John Keane is Professor of Politics at the University of Westminster and the Wissenschaftszentrum Berlin (WZB).
John Dunn responds:
ONLY THE terminally paranoid would take an eight-hundred-page book which at no point mentions them and covers much of world history as personally targeted at them, so John Keane is quite mistaken to suppose that I am responding in my review to any implicit criticisms he meant to offer of my own work, character or political taste. (Always safer to criticize explicitly.)
I draw careful attention to his own determined expansion of democracy's spatial and temporal odyssey and the reasons why he views this as important.
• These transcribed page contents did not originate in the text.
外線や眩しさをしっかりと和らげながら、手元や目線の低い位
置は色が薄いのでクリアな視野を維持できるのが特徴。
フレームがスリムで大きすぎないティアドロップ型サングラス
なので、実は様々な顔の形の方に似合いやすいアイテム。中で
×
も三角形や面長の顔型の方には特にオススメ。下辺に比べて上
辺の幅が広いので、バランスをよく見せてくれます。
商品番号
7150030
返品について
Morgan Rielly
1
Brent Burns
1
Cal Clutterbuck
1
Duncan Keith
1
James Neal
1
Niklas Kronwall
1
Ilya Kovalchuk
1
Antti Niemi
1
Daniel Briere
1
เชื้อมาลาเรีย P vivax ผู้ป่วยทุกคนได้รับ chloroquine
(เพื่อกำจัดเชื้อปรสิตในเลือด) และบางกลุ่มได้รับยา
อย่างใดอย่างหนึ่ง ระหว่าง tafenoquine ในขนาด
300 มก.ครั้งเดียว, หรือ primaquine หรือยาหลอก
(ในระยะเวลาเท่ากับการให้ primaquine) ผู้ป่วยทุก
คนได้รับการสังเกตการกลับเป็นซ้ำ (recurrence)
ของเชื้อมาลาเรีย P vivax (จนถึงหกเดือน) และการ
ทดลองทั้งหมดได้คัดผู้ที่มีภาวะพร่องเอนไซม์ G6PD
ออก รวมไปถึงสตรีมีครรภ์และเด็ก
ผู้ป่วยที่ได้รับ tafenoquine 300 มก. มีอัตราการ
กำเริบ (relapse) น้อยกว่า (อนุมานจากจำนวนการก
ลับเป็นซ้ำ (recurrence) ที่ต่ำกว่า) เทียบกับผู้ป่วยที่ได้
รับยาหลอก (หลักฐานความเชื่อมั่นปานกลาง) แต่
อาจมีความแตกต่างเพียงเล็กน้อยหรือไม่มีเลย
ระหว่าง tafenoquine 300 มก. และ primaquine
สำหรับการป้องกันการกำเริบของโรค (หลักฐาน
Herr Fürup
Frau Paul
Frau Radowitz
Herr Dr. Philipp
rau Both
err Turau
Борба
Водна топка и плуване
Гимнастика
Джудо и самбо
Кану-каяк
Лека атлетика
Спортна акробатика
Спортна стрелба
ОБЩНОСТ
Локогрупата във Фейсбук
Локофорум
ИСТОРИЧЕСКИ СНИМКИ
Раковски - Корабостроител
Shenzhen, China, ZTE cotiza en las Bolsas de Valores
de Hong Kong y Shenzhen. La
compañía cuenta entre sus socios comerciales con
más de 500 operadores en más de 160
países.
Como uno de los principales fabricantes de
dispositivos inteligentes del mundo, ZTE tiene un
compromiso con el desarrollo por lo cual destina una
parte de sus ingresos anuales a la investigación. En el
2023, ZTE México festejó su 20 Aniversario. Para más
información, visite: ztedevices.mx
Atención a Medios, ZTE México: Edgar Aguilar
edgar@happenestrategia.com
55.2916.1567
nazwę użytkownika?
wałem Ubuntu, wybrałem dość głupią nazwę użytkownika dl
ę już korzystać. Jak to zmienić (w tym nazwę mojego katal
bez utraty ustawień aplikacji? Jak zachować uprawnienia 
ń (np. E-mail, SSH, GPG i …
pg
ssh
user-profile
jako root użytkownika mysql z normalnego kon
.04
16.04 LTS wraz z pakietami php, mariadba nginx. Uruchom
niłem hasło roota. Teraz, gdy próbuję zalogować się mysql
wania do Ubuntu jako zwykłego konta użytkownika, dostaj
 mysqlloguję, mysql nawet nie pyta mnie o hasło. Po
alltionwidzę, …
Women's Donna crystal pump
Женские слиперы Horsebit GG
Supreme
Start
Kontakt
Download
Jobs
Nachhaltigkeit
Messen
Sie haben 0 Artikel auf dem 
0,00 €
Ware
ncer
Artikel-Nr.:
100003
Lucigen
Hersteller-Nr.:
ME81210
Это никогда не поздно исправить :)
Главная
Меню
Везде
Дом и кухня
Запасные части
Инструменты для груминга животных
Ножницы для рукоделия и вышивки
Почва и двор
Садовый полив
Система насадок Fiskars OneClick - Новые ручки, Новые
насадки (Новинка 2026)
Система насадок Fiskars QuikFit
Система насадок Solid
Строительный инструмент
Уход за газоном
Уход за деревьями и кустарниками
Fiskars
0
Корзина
The key structural disparity between our books (beyond his being over three times as long) is that mine was attempting to answer a single, relatively restricted question which may have a clear answer: how and why has the word democracy become such a prize in contemporary political conflict? I defy anyone to extract a clearer answer to that question from his own book.
I also applaud (rather than revile) the central purpose of his tome: seeing democracy's passage through time and space as a single global story. The two matters over which we seriously disagree are the work of Moses Finley, an altogether more demotic and lucid writer and a far more potent thinker than either of us, and the determinacy and promise of monitory democracy as a category. Finley, a victim of Senator McCarthy before he became a professor of ancient history, made no attempt to instruct anyone in how to view democracy's passage across the world. He merely asserted the democratic credentials of Athenian democracy within the ranks of citizens over the oligarchic interpretation of American politics then commended by America's leading political scientists. Like Keane (unadventurously enough), I regard the spread of electorally accountable governments across the world as a clear civilizational advance; but like him too, I see them as a pretty blunt and feeble instrument for rendering power effectively accountable. Where we differ is in our assessment of how coherently and democratically the range of practices he christens "monitory" contrives to supplement electoral democracy. The point is not to applaud or sneer at these practices but to think harder about how it might be possible to change the world for the better.
John Dunn is a fellow of King's College and an emeritus professor in the department of Politics & International Studies at the University of Cambridge.